Acolchado orgánico del suelo y fertilización mineral en la variedad Bobal bajo secano y riego

Buesa, I.1,2, Sanz, F.1,2, Yeves, A.1,2, Guerra, D.1,2 y Intrigliolo, D.S1,2

1Instituto Valenciano de Investigaciones Agrarias, Centro para el Desarrollo Agricultura Sostenible, 46113, Moncada, Valencia.

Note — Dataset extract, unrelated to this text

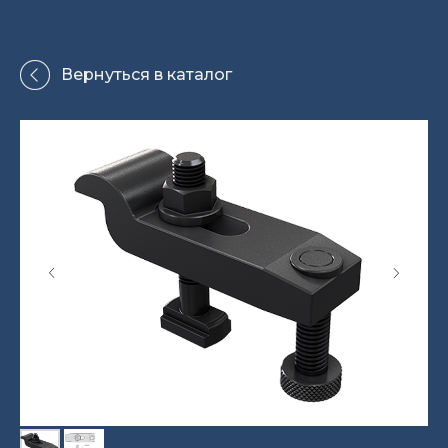
Вернуться в каталог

2CSIC, Centro de Edafología y Biología Aplicada del Segura, Campus Universitario Espinardo, 30100, Murcia.

20/02/2019

El objetivo de este trabajo fue evaluar la eficacia de diferentes técnicas de manejo de los recursos: agua, suelo y abonado, en un viñedo de la variedad Bobal sobre 110R ubicado en Requena (Valencia). Para ello se estudió durante tres campañas la respuesta agronómica frente a dos tipos de i) gestión del suelo: laboreo y acolchado a base de restos de poda triturados, y de ii) la aplicación o no de fertilización inorgánica; en todos los casos bajo condiciones de secano y de riego por goteo. Los resultados pusieron de manifiesto que el acolchado afectó positivamente al estado hídrico de las cepas en ambos regímenes hídricos y tendió a incrementar el peso medio del racimo. La aplicación suplementaria de una fertilización mineral no provocó ningún incremento sobre la producción y sus componentes, ni influyó sobre la composición de la uva. Sin embargo, el acolchado, en condiciones de secano, redujo el contenido en sólidos solubles totales del mosto y la concentración de compuestos fenólicos, probablemente debido a los efectos de dicho manejo del suelo sobre el estado hídrico de las cepas. Estos ensayos siguen actualmente en curso para cuantificar los efectos más a largo plazos tanto sobre la respuesta agronómica como sobre las características edáficas del viñedo.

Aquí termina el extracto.